| DIRECTIONS FOR THIS TASK |
Begin with the opening line of the records and extract each line through the one holding "Günstige Umzüge (ab 149€) ✓ 100%"; pictures are not part of the copy.

Saved data entries:
● ● ●
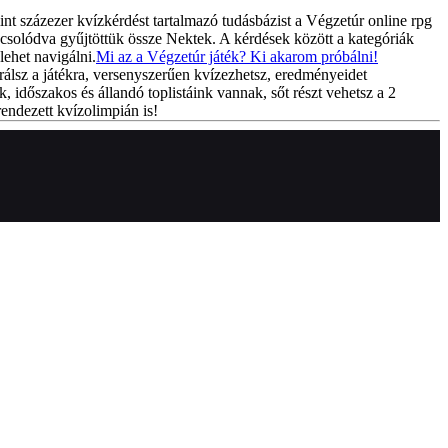
int százezer kvízkérdést tartalmazó tudásbázist a Végzetúr online rpg
csolódva gyűjtöttük össze Nektek. A kérdések között a kategóriák
lehet navigálni.
Mi az a Végzetúr játék? Ki akarom próbálni!
rálsz a játékra, versenyszerűen kvízezhetsz, eredményeidet
k, időszakos és állandó toplistáink vannak, sőt részt vehetsz a 2
endezett kvízolimpián is!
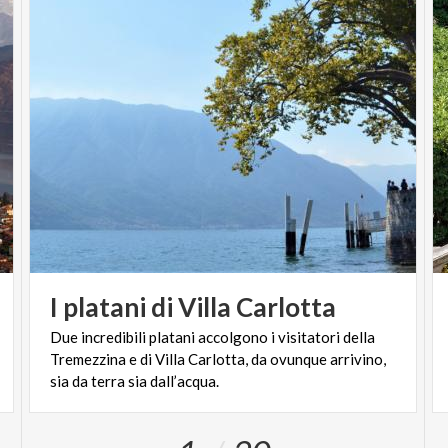
I
platani
di
Villa
Carlotta
Due incredibili platani accolgono i visitatori della
Tremezzina e di Villa Carlotta, da ovunque arrivino,
sia da terra sia dall’acqua.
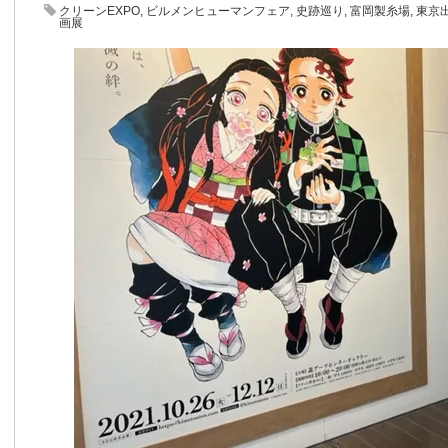
クリーンEXPO
,
ビルメンヒューマンフェア
,
史跡巡り
,
富岡製糸場
,
東京
画展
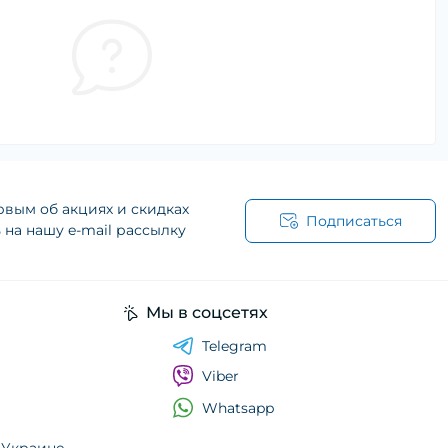
рвым об акциях и скидках
Подписаться
на нашу e-mail рассылку
Мы в соцсетях
Telegram
Viber
Whatsapp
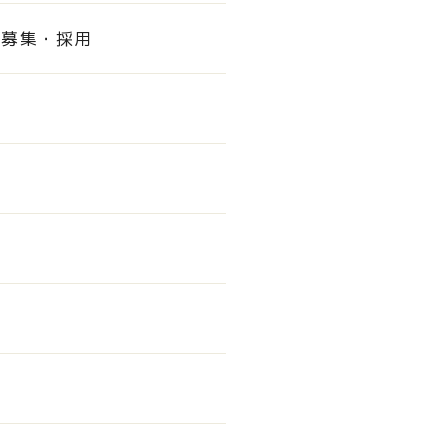
て募集・採用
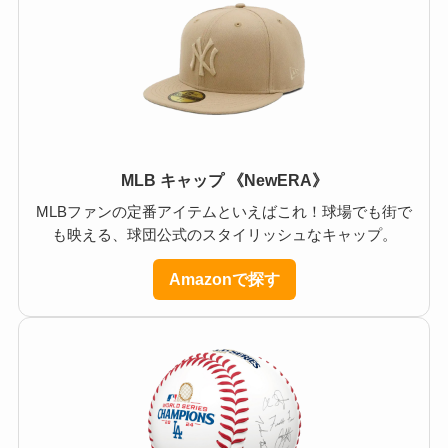
MLB キャップ 《NewERA》
MLBファンの定番アイテムといえばこれ！球場でも街で
も映える、球団公式のスタイリッシュなキャップ。
Amazonで探す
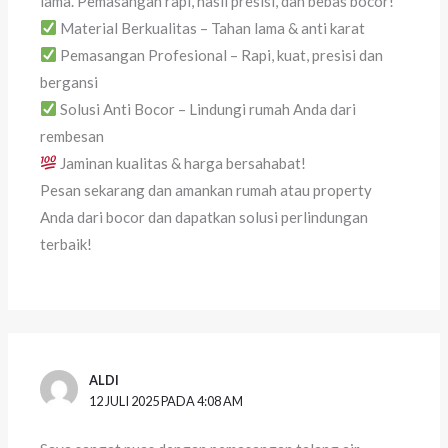
lama. Pemasangan rapi, hasil presisi, dan bebas bocor!
Material Berkualitas – Tahan lama & anti karat
Pemasangan Profesional – Rapi, kuat, presisi dan
bergansi
Solusi Anti Bocor – Lindungi rumah Anda dari
rembesan
Jaminan kualitas & harga bersahabat!
Pesan sekarang dan amankan rumah atau property
Anda dari bocor dan dapatkan solusi perlindungan
terbaik!
ALDI
12 JULI 2025 PADA 4:08 AM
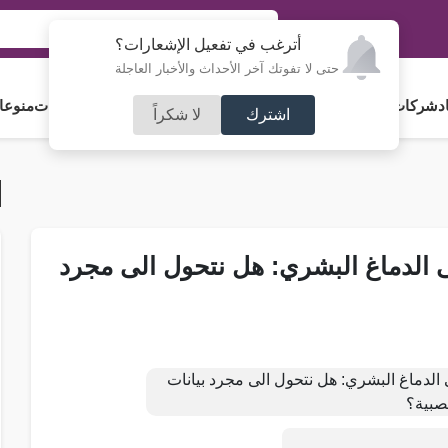
أترغب في تفعيل الإشعارات؟
حتى لا تفوتك آخر الأحداث والأخبار العاجلة
د
شركات و استثمار
فلسطين
مجلس الأمة
رياضة
آراء و مقالات
جامعات
منوعا
اشترك
لا شكراً
الدماغ البشري: هل نتحول الى مجرد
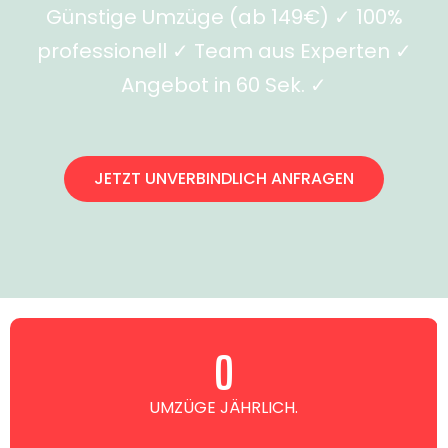
Günstige Umzüge (ab 149€) ✓ 100%
professionell ✓ Team aus Experten ✓
Angebot in 60 Sek. ✓
JETZT UNVERBINDLICH ANFRAGEN
0
UMZÜGE JÄHRLICH.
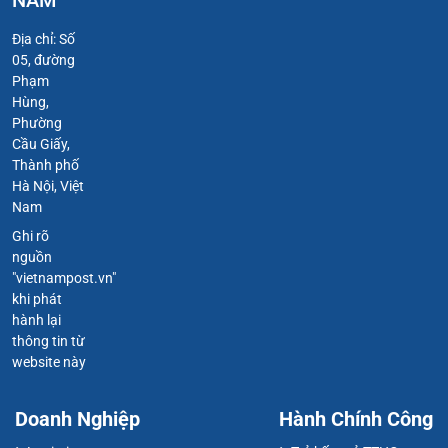
Địa chỉ: Số
05, đường
Phạm
Hùng,
Phường
Cầu Giấy,
Thành phố
Hà Nội, Việt
Nam
Ghi rõ
nguồn
"vietnampost.vn"
khi phát
hành lại
thông tin từ
website này
Doanh Nghiệp
Hành Chính Công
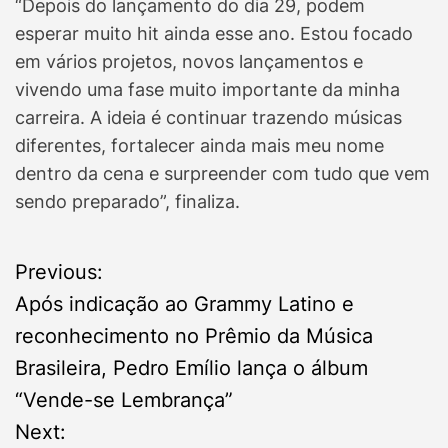
“Depois do lançamento do dia 29, podem
esperar muito hit ainda esse ano. Estou focado
em vários projetos, novos lançamentos e
vivendo uma fase muito importante da minha
carreira. A ideia é continuar trazendo músicas
diferentes, fortalecer ainda mais meu nome
dentro da cena e surpreender com tudo que vem
sendo preparado”, finaliza.
P
Previous:
Após indicação ao Grammy Latino e
o
reconhecimento no Prêmio da Música
s
Brasileira, Pedro Emílio lança o álbum
“Vende-se Lembrança”
t
Next:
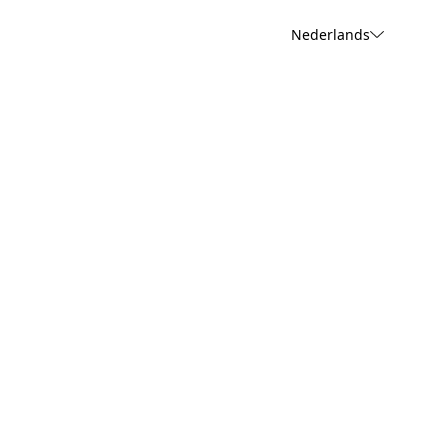
Nederlands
● ● ●
| RESPONSE TO THE TASK |
int százezer kvízkérdést tartalmazó tudásbázist a Végzetúr online rpg
csolódva gyűjtöttük össze Nektek. A kérdések között a kategóriák
lehet navigálni.
Mi az a Végzetúr játék? Ki akarom próbálni!
rálsz a játékra, versenyszerűen kvízezhetsz, eredményeidet
k, időszakos és állandó toplistáink vannak, sőt részt vehetsz a 2
endezett kvízolimpián is!
I
platani
di
Villa
Carlotta
Due incredibili platani accolgono i visitatori della
Tremezzina e di Villa Carlotta, da ovunque arrivino,
sia da terra sia dall’acqua.
クリーンEXPO
,
ビルメンヒューマンフェア
,
史跡巡り
,
富岡製糸場
,
東京
画展
рвым об акциях и скидках
Подписаться
на нашу e-mail рассылку
Мы в соцсетях
Telegram
Viber
Whatsapp
て募集・採用
MLB キャップ 《NewERA》
MLBファンの定番アイテムといえばこれ！球場でも街で
も映える、球団公式のスタイリッシュなキャップ。
Amazonで探す
lama. Pemasangan rapi, hasil presisi, dan bebas bocor!
Material Berkualitas – Tahan lama & anti karat
Pemasangan Profesional – Rapi, kuat, presisi dan
bergansi
Solusi Anti Bocor – Lindungi rumah Anda dari
rembesan
Jaminan kualitas & harga bersahabat!
Pesan sekarang dan amankan rumah atau property
Anda dari bocor dan dapatkan solusi perlindungan
terbaik!
ALDI
12 JULI 2025 PADA 4:08 AM
أترغب في تفعيل الإشعارات؟
حتى لا تفوتك آخر الأحداث والأخبار العاجلة
د
شركات و استثمار
فلسطين
مجلس الأمة
رياضة
آراء و مقالات
جامعات
منوعا
اشترك
لا شكراً
الدماغ البشري: هل نتحول الى مجرد
Günstige Umzüge (ab 149€) ✓ 100%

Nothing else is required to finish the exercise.